The tor project has proven that there are relay operators out there who are willing to donate lots of bandwidth and don't worry about it's ip address being exposen.

This would improve cjdns speed by offering an optional two hop route that might be faster than the existing cjdns network. Also, we might bypass the blackhole routing issue that nobody is working on.

If you care about resilience or are afraid about malicious routers trying to learn your public ip, you'd create routes like we're doing now.

If you flag your router as open router you'd expect greater traffic and we have good routes for heavier cjdns usage without crunching all the cheap vpsen out there.

Both, announcing as an open router and connecting to public routers is opt-in.

We should consider to

  • Adopt the open net policy
  • Freeze the spec
  • Check if there are major bugs and fix them
  • Get an implementation packaged in distros
  • Get an android app into the stores
  • Get network-manager-cjdns preinstalled on distros

I think we need hyperboria too much to keep it in semi-public testing any longer. I've talked to a lot of people who didn't want to deploy it because it's too hard for the average user to take advantage of it.
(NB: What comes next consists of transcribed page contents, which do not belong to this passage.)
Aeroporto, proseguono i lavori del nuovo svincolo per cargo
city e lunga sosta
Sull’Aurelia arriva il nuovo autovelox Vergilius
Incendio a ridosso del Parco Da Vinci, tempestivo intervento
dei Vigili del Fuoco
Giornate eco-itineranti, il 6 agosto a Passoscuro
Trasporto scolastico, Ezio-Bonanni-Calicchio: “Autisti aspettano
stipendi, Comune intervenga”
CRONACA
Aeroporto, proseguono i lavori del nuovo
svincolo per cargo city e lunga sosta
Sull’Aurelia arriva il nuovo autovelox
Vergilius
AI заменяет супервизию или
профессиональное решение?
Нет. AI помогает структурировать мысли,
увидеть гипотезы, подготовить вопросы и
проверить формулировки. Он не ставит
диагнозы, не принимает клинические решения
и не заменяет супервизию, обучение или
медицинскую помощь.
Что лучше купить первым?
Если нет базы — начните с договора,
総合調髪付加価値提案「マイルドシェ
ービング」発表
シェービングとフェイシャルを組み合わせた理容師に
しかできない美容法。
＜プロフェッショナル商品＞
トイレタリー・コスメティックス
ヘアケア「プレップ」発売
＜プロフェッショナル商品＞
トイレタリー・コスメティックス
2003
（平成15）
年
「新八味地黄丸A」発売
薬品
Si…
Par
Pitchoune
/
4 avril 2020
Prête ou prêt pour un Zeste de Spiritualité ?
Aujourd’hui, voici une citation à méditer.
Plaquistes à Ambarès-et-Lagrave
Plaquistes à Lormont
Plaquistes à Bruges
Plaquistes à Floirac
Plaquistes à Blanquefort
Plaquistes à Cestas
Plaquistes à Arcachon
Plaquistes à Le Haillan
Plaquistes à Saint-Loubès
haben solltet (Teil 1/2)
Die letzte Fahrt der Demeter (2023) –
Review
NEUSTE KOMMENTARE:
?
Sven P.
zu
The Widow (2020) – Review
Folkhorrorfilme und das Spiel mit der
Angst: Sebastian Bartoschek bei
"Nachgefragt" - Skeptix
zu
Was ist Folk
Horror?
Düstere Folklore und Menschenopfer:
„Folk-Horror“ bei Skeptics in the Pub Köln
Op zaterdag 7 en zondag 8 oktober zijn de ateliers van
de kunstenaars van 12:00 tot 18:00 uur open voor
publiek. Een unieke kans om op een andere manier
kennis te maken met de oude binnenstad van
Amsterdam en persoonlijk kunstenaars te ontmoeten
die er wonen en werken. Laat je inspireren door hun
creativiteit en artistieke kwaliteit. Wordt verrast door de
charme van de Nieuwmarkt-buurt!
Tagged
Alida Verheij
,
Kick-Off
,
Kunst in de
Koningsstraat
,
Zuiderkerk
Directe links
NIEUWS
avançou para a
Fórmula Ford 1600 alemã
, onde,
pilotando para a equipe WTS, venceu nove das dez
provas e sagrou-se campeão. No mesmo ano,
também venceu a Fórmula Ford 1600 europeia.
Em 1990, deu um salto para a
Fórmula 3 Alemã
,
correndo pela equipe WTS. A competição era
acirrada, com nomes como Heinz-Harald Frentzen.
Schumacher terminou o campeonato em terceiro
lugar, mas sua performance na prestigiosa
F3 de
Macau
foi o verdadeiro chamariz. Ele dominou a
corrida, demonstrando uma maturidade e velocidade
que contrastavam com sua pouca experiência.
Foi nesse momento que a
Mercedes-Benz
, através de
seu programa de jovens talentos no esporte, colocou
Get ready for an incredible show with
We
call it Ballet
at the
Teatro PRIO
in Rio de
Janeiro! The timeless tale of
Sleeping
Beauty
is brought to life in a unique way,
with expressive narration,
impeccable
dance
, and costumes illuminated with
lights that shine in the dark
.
@iShift commented on 2 Jan

ahh, Open Routers with auto discover and auto configuration, good old idea, but how i know @cjdelisle don't think so.

@atommixz commented on 3 Jan

I think, we can use DHT trackerless for this.

@kpcyrd commented on 3 Jan

cjd told me there's been a discussion about this on irc which I've missed. I'm currently semi available on irc since I have flaky routes to the network. Please express your opinion in here if you want me to read it. You can also email me any time if you take the the email address of any of my commits.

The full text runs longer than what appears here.